I wouldn't mind creating a character sheet for Martok. What are the DRs? I see that Martok's the 11th approved god, so I'm assuming he's not at DR 20.

Martok likes to burn things. He is worshipped by some because of his destructive capabilities. Others because fire is a purifier. Still others because of how fire can be used in war.


----------



## Mephit James (Oct 29, 2005)

I think racial deities are a good start, maybe Amletan created the first Elf, Human, Dwarf, etc. and those first became gods in their own right. They don't need to be the only racial deities, of course, Ephereme, for example, intends to meddle in human afairs pretty regularly to shape their exploration of the world.

As for a Rogue's Gallery: I'm all for it. I want to make a sheet, but people don't need to necessarily. Still, it'd be good to have a place where all of the "character descriptions" can be viewed altogether without all the clutter in between.

The now-infamous First Deity doesn't need to be explicitly stated, either. These are _gods_ and it's definitely not beyond Amletan's means to multitask a little. Maybe the two Death gods each claim to be created before the other, but it's also possible that the Creator made them at the same time. Anaziel seems to be the real "first god" by default if his story is true. In any case, I've already made a timeline for Ephereme that he was born fairly soon after the creation of the world. We could all just post our individual beginnings and then figure this stuff out in RP discussion after. Creation's first war: the Battle of Primacy!


----------



## magic_gathering2001 (Oct 30, 2005)

IC thread

RG thread
kingpaul:
Divine ranks are measures of divine power, they are described in dieties and demigods, vasically they are added to your hitpoints and checks and give you a salient divine ability per rank.  I can't describe them very well but maybe someone else can
Oh and you have 17 of them(like the next 9 people)


----------



## Juggernaut (Oct 30, 2005)

*Arcayn*

*Arcayn* Major Portfolio: Dark Elves and Evil  Minor Portfolio: Trickery, Thievery, Chaos, and Assassination.


----------



## kingpaul (Oct 30, 2005)

magic_gathering2001 said:
			
		

> Oh and you have 17 of them(like the next 9 people)

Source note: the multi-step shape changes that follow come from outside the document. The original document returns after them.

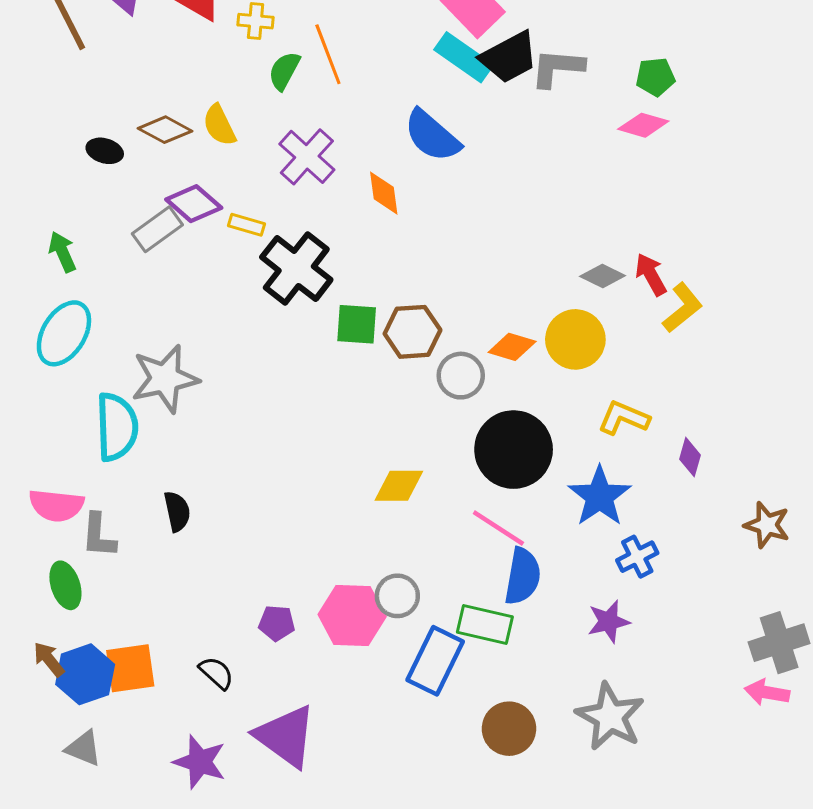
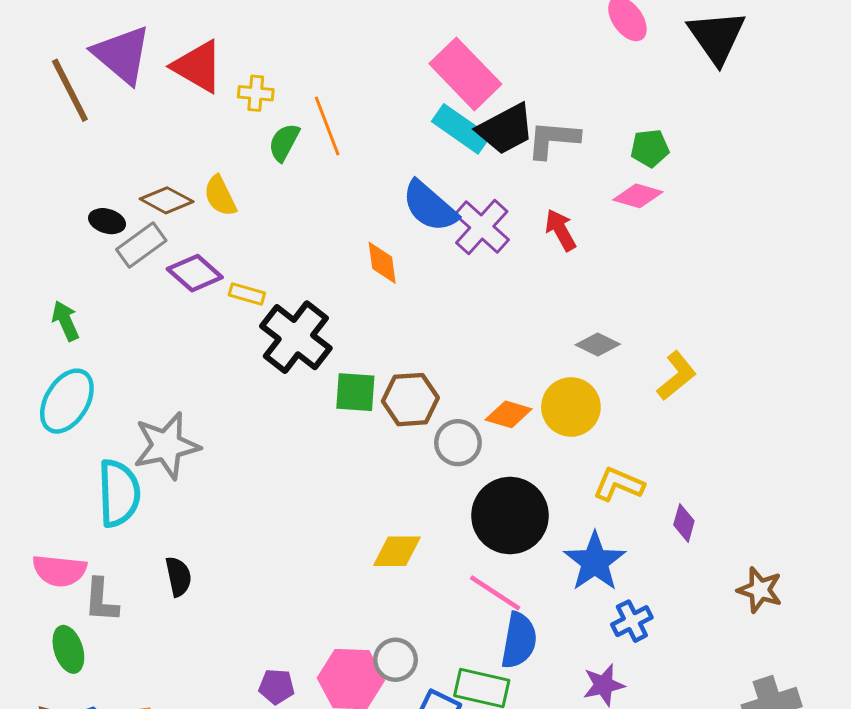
purple cross: (307, 157) -> (482, 227), moved
gray rectangle: (157, 229) -> (141, 245), moved
red arrow: (651, 275) -> (561, 230), moved

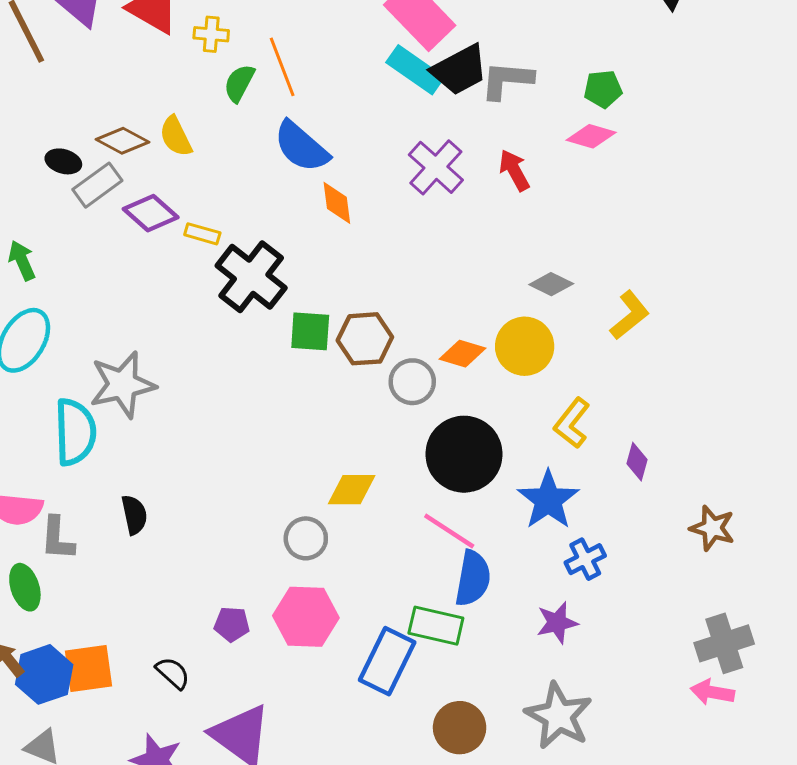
blue semicircle: (430, 206) -> (301, 147), moved
yellow L-shape: (619, 484) -> (572, 423), turned -75
gray circle: (396, 660) -> (306, 538), moved

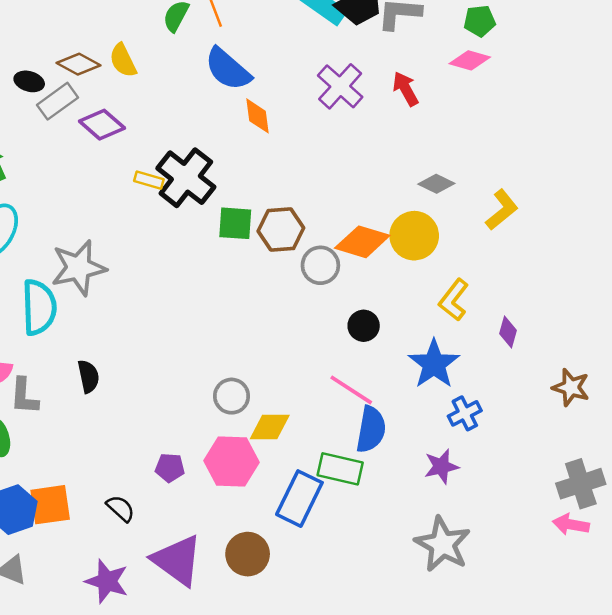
yellow rectangle: (202, 234) -> (149, 180), moved
orange diamond: (462, 354) -> (362, 242), size x1.4
black circle: (464, 454) -> (364, 326), size x0.5
yellow diamond: (352, 490) -> (270, 427), moved
brown circle: (460, 728) -> (248, 554), moved

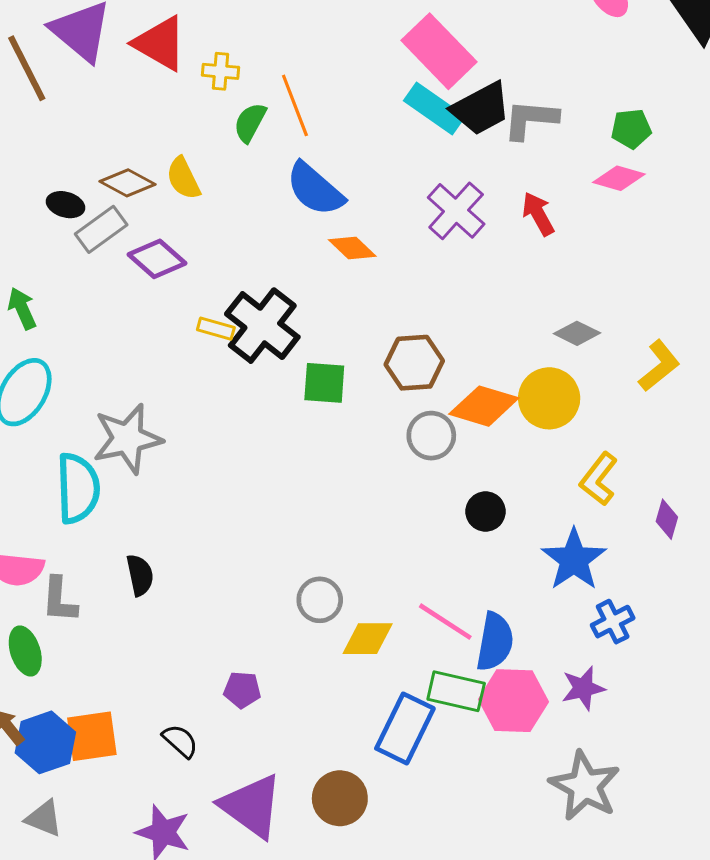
orange diamond: (257, 116) -> (352, 248), turned -39
brown hexagon: (281, 229) -> (414, 363), moved
pink line: (351, 390) -> (445, 622), moved
pink hexagon: (232, 462) -> (513, 701), moved

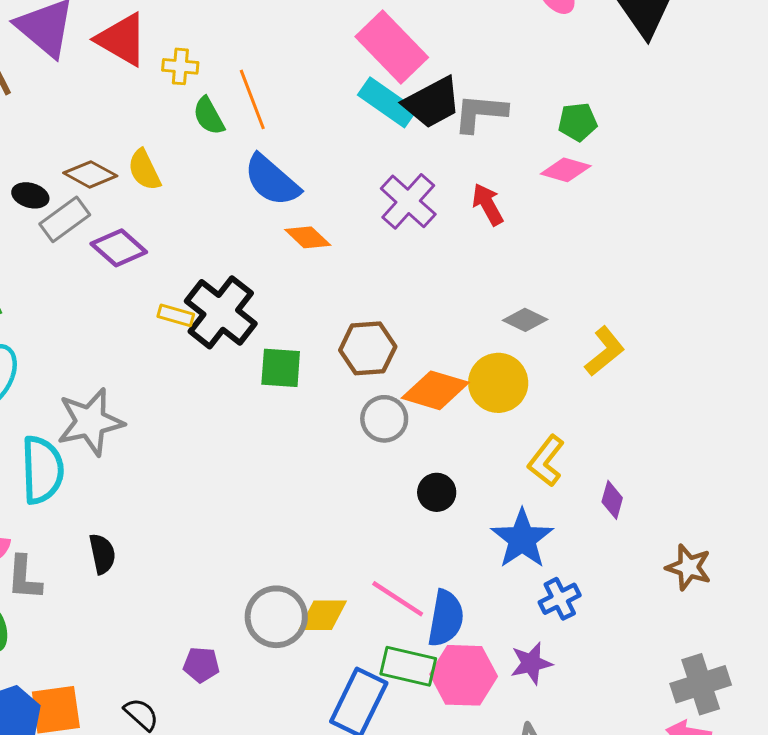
green semicircle: (250, 122) -> (209, 116), turned -57
gray circle: (320, 600) -> (276, 617), moved, size x1.4

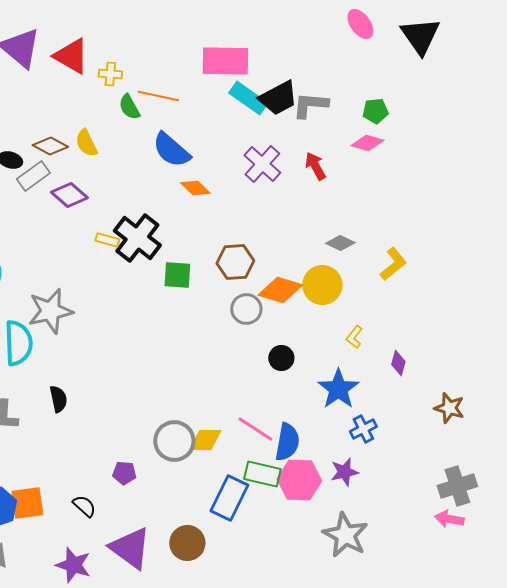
pink rectangle: (392, 47) -> (225, 61), moved, turned -45
orange line: (252, 99) -> (158, 96), turned -57
yellow L-shape: (546, 461) -> (354, 337), size x0.7

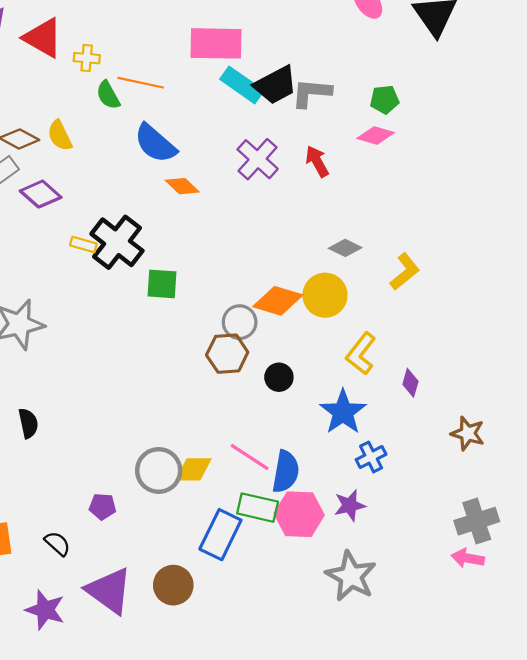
brown hexagon: (235, 262) -> (227, 354), moved
yellow L-shape: (354, 337) -> (361, 354), size x1.6

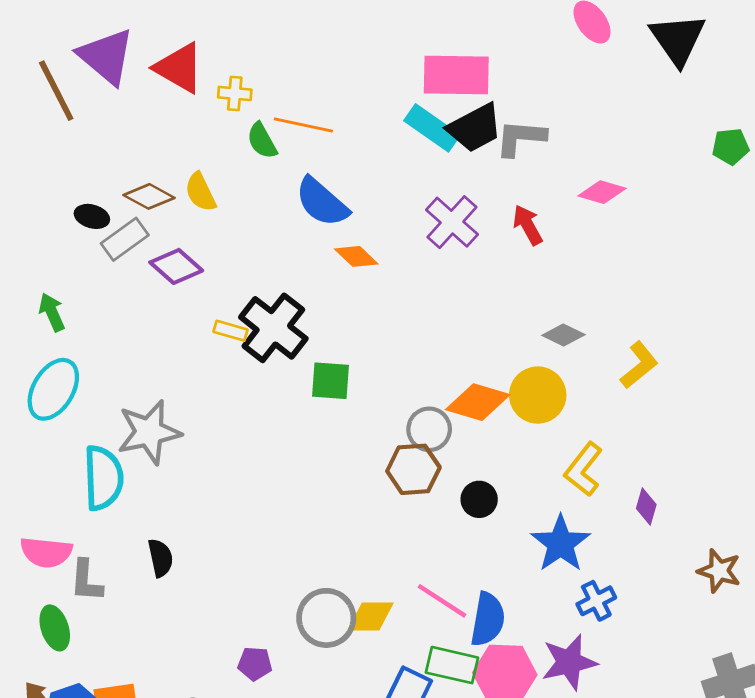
pink rectangle: (216, 43) -> (456, 75), moved
green pentagon: (385, 100) -> (731, 146), moved
purple star: (350, 505) -> (569, 662), size x1.4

So,that would mean I have 64 levels to play with, yes? Does this include outsider HD or not?


----------



## kingpaul (Oct 30, 2005)

magic_gathering2001 said:
			
		

> 10 levels per rank for the first five ranks and 2 for every additional rank.  So all of you who have 20 DR will have 70 levels.

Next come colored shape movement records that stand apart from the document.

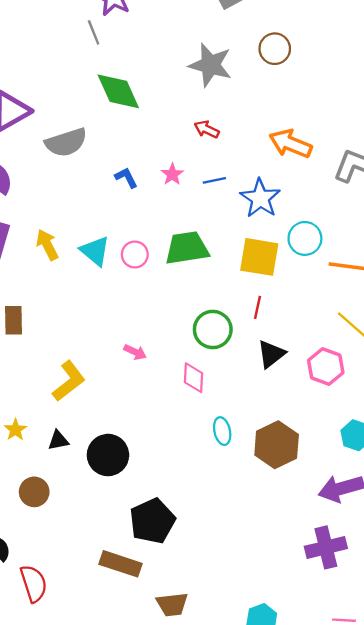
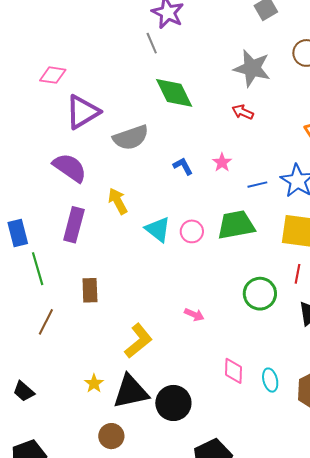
red arrow: (207, 129) -> (243, 112), moved
blue line: (214, 180) -> (257, 185), moved
yellow arrow: (47, 245) -> (118, 201), moved
pink diamond: (194, 378) -> (233, 371), moved
black triangle: (58, 440) -> (131, 392), size x2.0

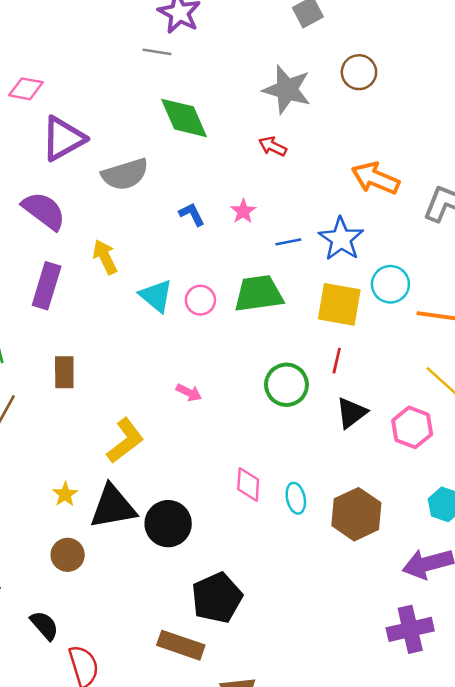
gray line: (152, 43) -> (157, 52), turned -60
pink arrow: (194, 315) -> (189, 393), moved
brown circle: (111, 436) -> (68, 555), moved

Wait, I was just going through this again.

20 DR

10 * 5 = 50
2 * 15 = 30
total = 80


Did you mean '5 levels/rank for the first 10 ranks'? That'd result in

5 * 10 = 50
2 * 10 = 20
total = 70


----------



## Mephit James (Oct 30, 2005)

kingpaul said:
			
		

> 20 DR
> 
> 10 * 5 = 50
> 2 * 15 = 30
> total = 80



I think this one. Man we are going to be some powerful immortals! Zeus doesn't even have a divine rank of 20... Which, of course, means the first order of business is to launch a war against the Olympian pantheon.


----------



## kingpaul (Oct 31, 2005)

Mephit James said:
			
		

> I think this one.



Which is why I want a ruling on this question and the outsider HD one. That'll dictate what classes get how many levels. As a DR 17 deity, I'll have either 74 levels((10 * 5) + (2 * 12)) or 64 levels ((5 * 10) + (2 * 7)).


			
				Mephit James said:
			
		

> Man we are going to be some powerful immortals! Zeus doesn't even have a divine rank of 20... Which, of course, means the first order of business is to launch a war against the Olympian pantheon.



LOL


----------



## LogicsFate (Oct 31, 2005)

Mephit James said:
			
		

> Man we are going to be some powerful immortals! Zeus doesn't even have a divine rank of 20... Which, of course, means the first order of business is to launch a war against the Olympian pantheon.




I call Ares, I've been after that jerk for years.


----------



## Mephit James (Oct 31, 2005)

LogicsFate said:
			
		

> I call Ares, I've been after that jerk for years.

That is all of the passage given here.